__Work to be completed__. With every line kept intact, print the entries that appear below.

___ Records for the exercise ___

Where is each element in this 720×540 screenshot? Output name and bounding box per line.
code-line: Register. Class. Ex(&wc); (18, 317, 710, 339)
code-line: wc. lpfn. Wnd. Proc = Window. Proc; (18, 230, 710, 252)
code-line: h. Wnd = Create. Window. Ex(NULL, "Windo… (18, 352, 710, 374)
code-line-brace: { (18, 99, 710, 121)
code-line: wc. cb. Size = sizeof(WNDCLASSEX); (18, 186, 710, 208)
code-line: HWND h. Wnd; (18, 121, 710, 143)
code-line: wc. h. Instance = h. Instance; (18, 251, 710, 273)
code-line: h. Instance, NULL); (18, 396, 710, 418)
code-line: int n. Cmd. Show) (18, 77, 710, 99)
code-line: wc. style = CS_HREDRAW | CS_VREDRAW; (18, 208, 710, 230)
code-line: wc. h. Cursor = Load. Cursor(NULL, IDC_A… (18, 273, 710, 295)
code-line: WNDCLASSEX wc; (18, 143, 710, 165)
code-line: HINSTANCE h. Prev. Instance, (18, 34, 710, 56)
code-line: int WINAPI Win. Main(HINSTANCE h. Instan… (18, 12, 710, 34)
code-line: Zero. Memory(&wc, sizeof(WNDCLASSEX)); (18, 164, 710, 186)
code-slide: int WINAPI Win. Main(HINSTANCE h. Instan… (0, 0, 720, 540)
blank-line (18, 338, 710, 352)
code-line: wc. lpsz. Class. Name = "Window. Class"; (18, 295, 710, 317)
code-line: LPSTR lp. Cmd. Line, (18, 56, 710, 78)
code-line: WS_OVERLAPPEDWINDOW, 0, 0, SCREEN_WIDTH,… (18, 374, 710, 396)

___

__Answer space__.
Where is each element in this 720×540 screenshot? Output name and bounding box per line.
code-line: Register. Class. Ex(&wc); (18, 317, 710, 339)
code-line: wc. lpfn. Wnd. Proc = Window. Proc; (18, 230, 710, 252)
code-line: h. Wnd = Create. Window. Ex(NULL, "Windo… (18, 352, 710, 374)
code-line-brace: { (18, 99, 710, 121)
code-line: wc. cb. Size = sizeof(WNDCLASSEX); (18, 186, 710, 208)
code-line: HWND h. Wnd; (18, 121, 710, 143)
code-line: wc. h. Instance = h. Instance; (18, 251, 710, 273)
code-line: h. Instance, NULL); (18, 396, 710, 418)
code-line: int n. Cmd. Show) (18, 77, 710, 99)
code-line: wc. style = CS_HREDRAW | CS_VREDRAW; (18, 208, 710, 230)
code-line: wc. h. Cursor = Load. Cursor(NULL, IDC_A… (18, 273, 710, 295)
code-line: WNDCLASSEX wc; (18, 143, 710, 165)
code-line: HINSTANCE h. Prev. Instance, (18, 34, 710, 56)
code-line: int WINAPI Win. Main(HINSTANCE h. Instan… (18, 12, 710, 34)
code-line: Zero. Memory(&wc, sizeof(WNDCLASSEX)); (18, 164, 710, 186)
code-slide: int WINAPI Win. Main(HINSTANCE h. Instan… (0, 0, 720, 540)
blank-line (18, 338, 710, 352)
code-line: wc. lpsz. Class. Name = "Window. Class"; (18, 295, 710, 317)
code-line: LPSTR lp. Cmd. Line, (18, 56, 710, 78)
code-line: WS_OVERLAPPEDWINDOW, 0, 0, SCREEN_WIDTH,… (18, 374, 710, 396)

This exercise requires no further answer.